Dès lors, une telle rhétorique rend souhaitable une opération de réhabilitation qu’il appartient à l’autorité tutélaire de l’État de mener.

Si l’adjectif « radicaux » sert à désigner les groupes militants engagés contre l’État, que l’on réprouve parfois, mais dont on ne conteste que rarement la capacité de discernement, celui de « radicalisé », à la forme passive, a quant à lui été conçu pour désigner une jeunesse musulmane suspectée de s’engager dans le djihadisme.

De cette dichotomie découle une gestion différenciée : si les radicaux, considérés comme engagés dans la violence politique de leur plein gré, peuvent faire l’objet d’un traitement strictement pénal, les radicalisés sont soumis, en plus de cet arsenal répressif, à une ambition de réhabilitation psychique, sociale et morale.

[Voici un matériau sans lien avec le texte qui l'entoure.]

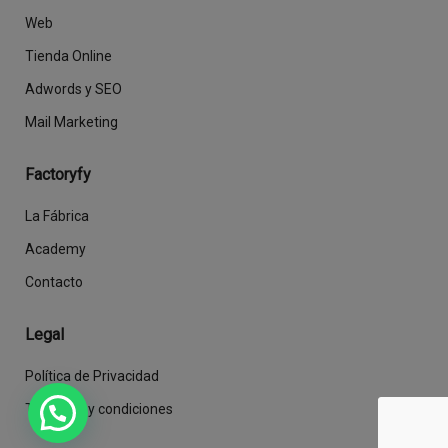
Web
Tienda Online
Adwords y SEO
Mail Marketing
Factoryfy
La Fábrica
Academy
Contacto
Legal
Política de Privacidad
Términos y condiciones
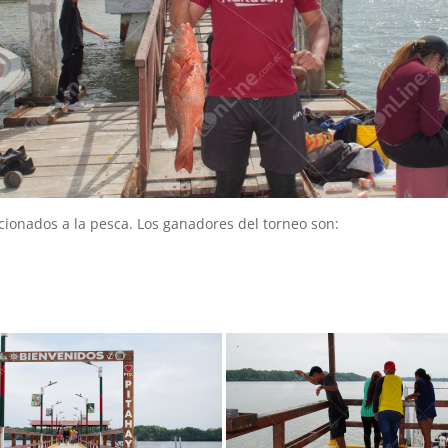
icionados a la pesca. Los ganadores del torneo son:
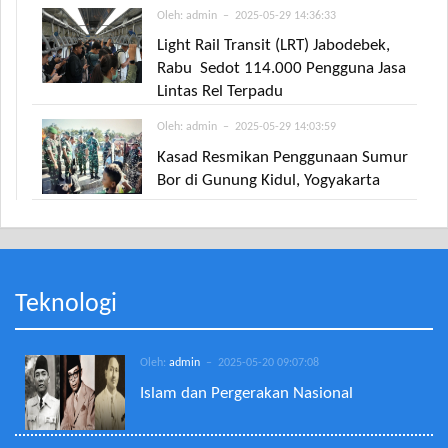
Oleh:
admin
– 2025-05-29 14:36:33
Light Rail Transit (LRT) Jabodebek,
Rabu Sedot 114.000 Pengguna Jasa
Lintas Rel Terpadu
Oleh:
admin
– 2025-05-29 14:03:59
Kasad Resmikan Penggunaan Sumur
Bor di Gunung Kidul, Yogyakarta
Teknologi
Oleh:
admin
– 2025-05-20 09:07:08
Islam dan Pergerakan Nasional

La figure du radicalisé s’est solidement implantée dans le lexique médiatique afin de désigner les jeunes aspirants djihadistes français – ou ceux dont on estime qu’ils pourraient le devenir.

Un moyen commode de disqualifier les opposants

Toutefois, parce qu’il s’agit d’un moyen commode de disqualifier toute opposition suspectée d’agir hors des balises démocratiques, le terme connaît un certain succès et tend à déborder de ses cibles habituelles.

En janvier 2020, le délégué général de La République en marche Stanislas Guerini dénonçait par exemple l’intrusion du siège de son parti par des « manifestants radicalisés ».

Pour autant, ces usages opportunistes et ponctuels ne doivent pas masquer le fait que les importants moyens mis en place par l’État pour juguler la radicalisation ciblent dans leur immense majorité de jeunes citoyens musulmans.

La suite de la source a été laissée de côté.